Pennsylvania - New Jersey - New York - Nationwide

By Alice Dembner, Globe Staff
November 8, 2003, Saturday, THIRD EDITION

A review by the Food and Drug Administration has linked 112 deaths and 2,180 injuries to surgical staplers, the same device implicated in the death of a Lawrence woman after gastric bypass surgery last month at Brigham and Women's Hospital.

In many cases, the staples failed to close around the patient's tissue, the apparent problem in the Brigham case, or the stapler failed to release the staples. Among the patients who died, the stapled tissue typically had begun leaking fluid or blood, leading to infection, an FDA official said.

The FDA plans to launch a website early next year to alert surgeons to the problems and ask for more complete reporting. An FDA committee formed in September 2001 has reviewed nearly 20,000 reports of problems with the devices from 1992 to mid-2001, and another thousand a year since. FDA epidemiologist Lori Brown said the agency believes the reports are "the tip of the iceberg."

"Because these [devices] are used so often, even if you have a very low rate of problems, it would affect a lot of patients," said Brown.
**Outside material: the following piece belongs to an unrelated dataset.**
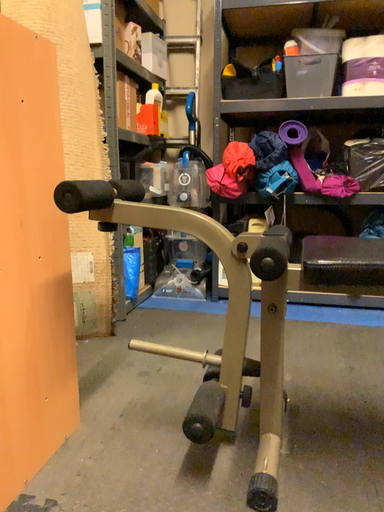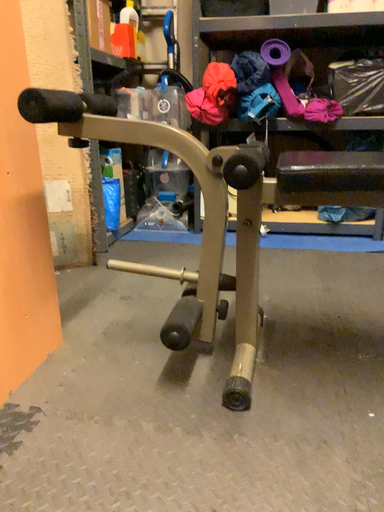 Question: How did the camera likely rotate when shooting the video?

Choices:
 (A) rotated downward
 (B) rotated upward

Answer: (A)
Staples are used in place of hand-stitches in at least 100,000 operations a year, ranging from gastric bypass to lung surgery to appendectomies. A surgeon uses the device to fire double lines of titanium staples and then to cut the tissue between the staples.

Tyco International, whose U.S. Surgical subsidiary made the device used in the Brigham surgery and dominates the stapler market, says that more than 500,000 surgeries have been performed since 1998 with its latest line of staplers. The FDA reports include more than 3,800 problems, including several deaths, linked to that Endo Gia brand.

Tyco spokesman Gary Holmes said the reports "do not necessarily signify that the product failed to perform as intended."

"When used in accordance with its instructions for use, every U.S. Surgical product is safe and efficacious," he said in a statement. "The company goes to great lengths to ensure our equipment is used in accordance with proper standards and regulations. We provide surgeons with technical training and support on the use of our products."

In the Brigham case, surgeon David Lautz initially used a laparoscopic technique, operating through small incisions. He said he noticed that staples in one row had popped out, so he switched to open surgery and hand-sewed a portion of the patient's stomach. Two days later, the patient, Ann Marie Simonelli, 37, died in her hospital bed without warning.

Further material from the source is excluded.